Gemini Kernel Engineering: It optimized tiling heuristics for matrix multiplication kernels used in training Gemini models, leading to an average 23% kernel speedup and a 1% reduction in Gemini's overall training time. These optimizations, which drastically reduced human effort from months to days, have also been deployed.
Hardware Circuit Design: AlphaEvolve found a functionally equivalent simplification in a TPU arithmetic circuit's Verilog code, removing unnecessary bits.
Compiler-Generated Code: It directly optimized XLA-generated intermediate representations for the FlashAttention kernel, speeding it up by 32%.
Ablation studies (Figure 8) confirmed that each component of AlphaEvolve—the evolutionary approach, rich context in prompts, meta-prompts, full-file evolution, and powerful LLMs—contributes significantly to its performance.
While results are generally point estimates, these ablations provide insight into variability across runs.
Broader Implications and Future Trajectories
The findings from AlphaEvolve have profound implications. This work elevates AI's role from a mere assistant to an active participant, and even a leader, in fundamental scientific discovery and complex engineering optimization. The ability of an AI agent to autonomously improve upon human-designed algorithms that have stood for decades, or to optimize highly complex, real-world systems, signifies a new era. The success in optimizing its own underlying LLM training kernels points towards a fascinating positive feedback loop, where AI can accelerate its own development.
The authors suggest future work focused on distilling AlphaEvolve's augmented performance back into base LLMs, expanding its application by creating more robust evaluation functions for diverse problems, and integrating LLM-provided qualitative evaluation more deeply, especially for domains where programmatic evaluation is challenging.
Limitations and Considerations
The primary limitation acknowledged by the authors is AlphaEvolve's reliance on problems where solutions can be automatically and objectively evaluated via a machine-gradeable function h
. This currently excludes tasks requiring extensive manual experimentation or subjective human judgment. While individual evaluations can be parallelized, their wall-clock duration can still be a bottleneck if not sufficiently distributed. Scalability to extremely large problem sizes also presented some memory challenges (e.g., for matrix multiplication beyond (5,5,5)).

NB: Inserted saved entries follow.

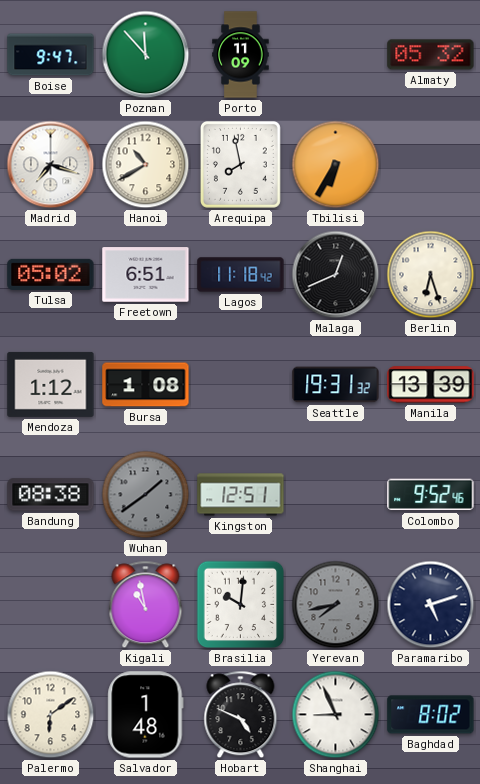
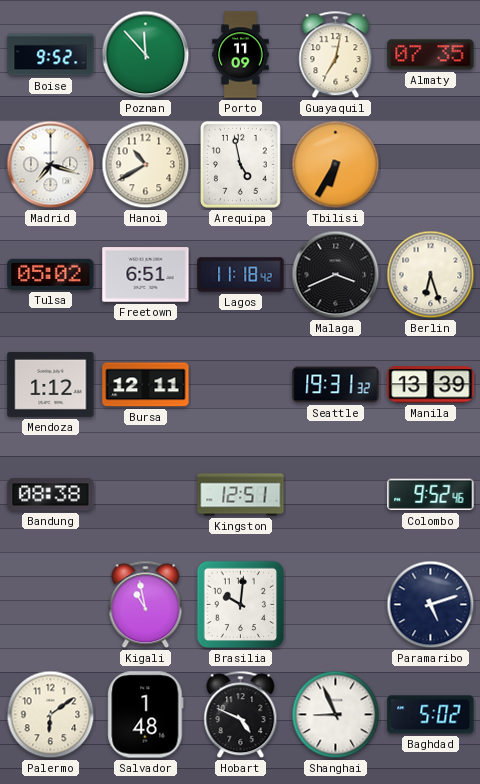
Boise: 9:47 -> 9:52
Guayaquil: none -> 7:02
Almaty: 05:32 -> 07:35
Arequipa: 7:58 -> 4:58
Malaga: 12:41 -> 3:41
Bursa: 1:08 -> 12:11
Wuhan: 1:39 -> none
Yerevan: 7:43 -> none
Baghdad: 8:02 -> 5:02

Beyond these, the reliance on powerful, proprietary LLMs and significant computational resources (e.g., evaluations taking ~100 compute-hours) means that reproducing or extending such research is currently challenging for those outside large, well-resourced labs. As AI-generated algorithms become increasingly complex, ensuring their verifiability, trustworthiness, and interpretability will remain a critical ongoing challenge, although the paper does highlight efforts in this direction, such as choosing interpretable solutions for data center scheduling and using robust verification for hardware design.

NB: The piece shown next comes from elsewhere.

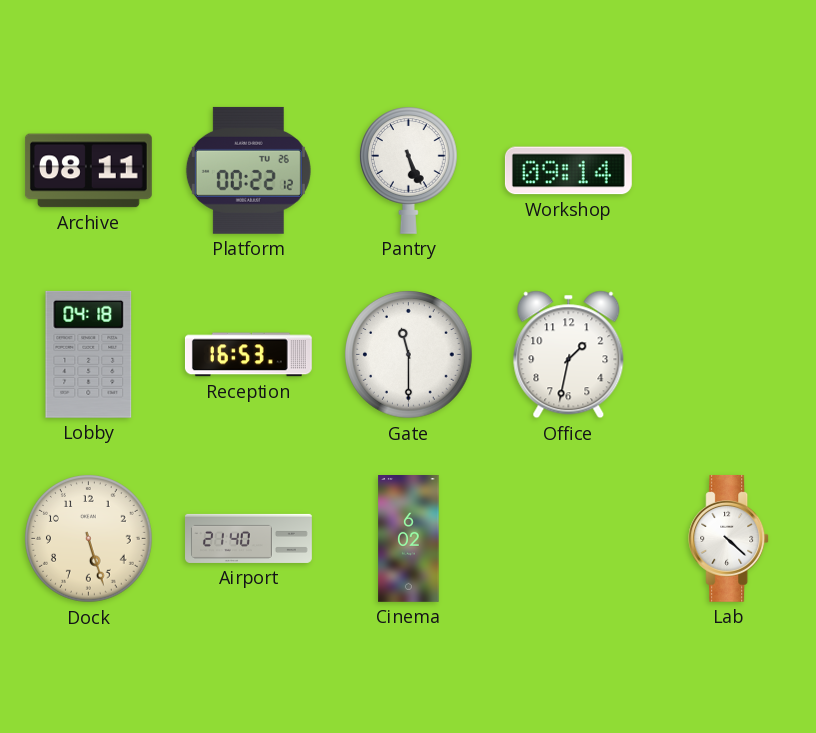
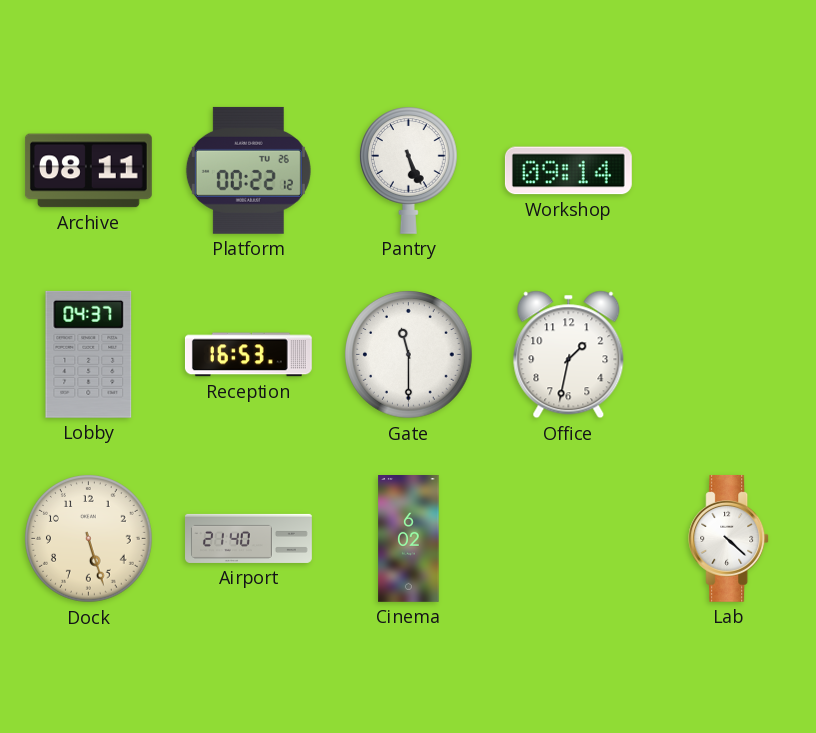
Lobby: 04:18 -> 04:37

Conclusion: A Significant Leap Forward
AlphaEvolve is a landmark paper that convincingly demonstrates a new level of capability in AI-driven discovery and optimization. By effectively combining the pattern recognition and code generation strengths of LLMs with the iterative refinement power of evolutionary algorithms and the grounding of automated evaluation, the authors have created a system that not only solves hard problems but also uncovers genuinely novel solutions. The breakthroughs in fundamental mathematics and the tangible impact on large-scale industrial systems are particularly compelling.
This research offers a significant and valuable contribution to the field, pushing the frontiers of what AI can achieve in scientific and algorithmic endeavors. It provides a strong foundation and a clear call for further exploration into evolutionary AI agents as powerful collaborators in human discovery and innovation.